A new law championed by Democrats in Virginia will protect the privacy of people who use smartphone apps to keep track of their periods.
Since July 1, the new state law has prohibited law enforcement from searching and seizing menstrual health data. Sponsors of the legislation, state Sen. Barbara Favola of Arlington and state Del. Vivian Watts of Fairfax County, said the legal protection is needed as conservatives across the country ramp up their crackdown on reproductive rights in the wake of the overturning of Roe v. Wade.
Nearly a third of women in the US use an app to track their menstrual cycles, and it’s common for people to want to change the timing of when they get their periods. Advocates feared that such data could be used to accuse women of having abortions.
“That change in her menstrual cycle could be misinterpreted as for some reason her menstrual cycle stopped, got delayed, therefore she must have had an early-term abortion,” Watts said in an interview with Dogwood. “That is the issue that is at stake as far as protecting this kind of what I’m going to call harassment on your personal decisions.”
Advocates feared period tracker data could be used to enforce a possible national abortion ban, a retrograde policy once supported by Republican Vice Presidential nominee JD Vance.

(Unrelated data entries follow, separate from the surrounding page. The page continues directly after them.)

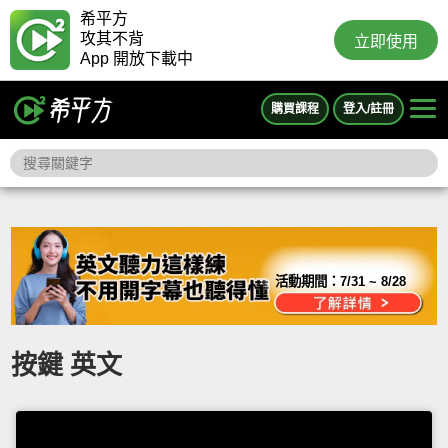
希平方
攻其不背
立即使用
App 開放下載中
購買課程
登入/註冊
活動期間：
7/31 ~ 8/28
按鍵 英文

With both chambers of Congress in play and a competitive presidential race this fall, defenders of reproductive rights need to be vigilant when they head to the polls, said Favola.

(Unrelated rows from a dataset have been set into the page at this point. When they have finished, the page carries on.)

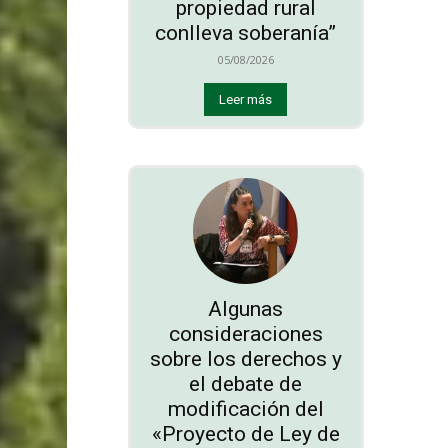
propiedad rural
conlleva soberanía”
05/08/2026
Leer más
Algunas
consideraciones
sobre los derechos y
el debate de
modificación del
«Proyecto de Ley de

“If there is a Republican US House, Republican Senate, and if Trump wins, they will have a trifecta and they will in fact have the ability to pass an abortion ban,” Favola said in an interview with Dogwood. “I don’t think for a minute that they’re not going to try.”
Gov. Glenn Youngkin supported the period tracker data legislation this year, but that was not the case a year ago when his administration raised concerns about a similar measure that ultimately died in Virginia’s House of Delegates. The Youngkin administration’s opposition to the bill in 2023 made headlines across the country and was mocked on The Late Show with Stephen Colbert. It was a bad look that may have paved the way for Youngking getting on board with the legislation this year.

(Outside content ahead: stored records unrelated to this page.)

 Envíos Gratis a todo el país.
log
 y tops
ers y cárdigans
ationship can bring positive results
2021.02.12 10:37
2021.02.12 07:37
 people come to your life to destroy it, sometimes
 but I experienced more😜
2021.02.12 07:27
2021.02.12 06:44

“The Republicans have all these conflicting principles – small government, individual privacy, individual responsibility,” Favola said. “On the other hand, if they want to apply some cultural policy, all the principles I just said go out the door and they’re in your face, in your pocketbook, in your bedroom.”
Having succeeded in protecting menstrual health data in Virginia, state advocates and lawmakers are gearing up for a bigger fight in the years to come: a constitutional amendment protecting people’s right to an abortion.
Amendments to Virginia’s constitution must pass with a majority in both state legislative chambers in two different General Assembly sessions and then be approved by a majority of voters in a statewide referendum. Reproductive rights advocates hope to clear the first hurdle in the 2025 General Assembly session and have the amendment added to the Virginia constitution in 2026.
People who took reproductive rights for granted before the US Supreme Court took away the constitutional right to an abortion with the overturning of Roe are fired up to make sure their rights are not further eroded, said Del. Marcia “Cia” Price of Newport News in an interview with Dogwood.
“We really have to remember that these rights are still young,” Price said. “They need to be protected.”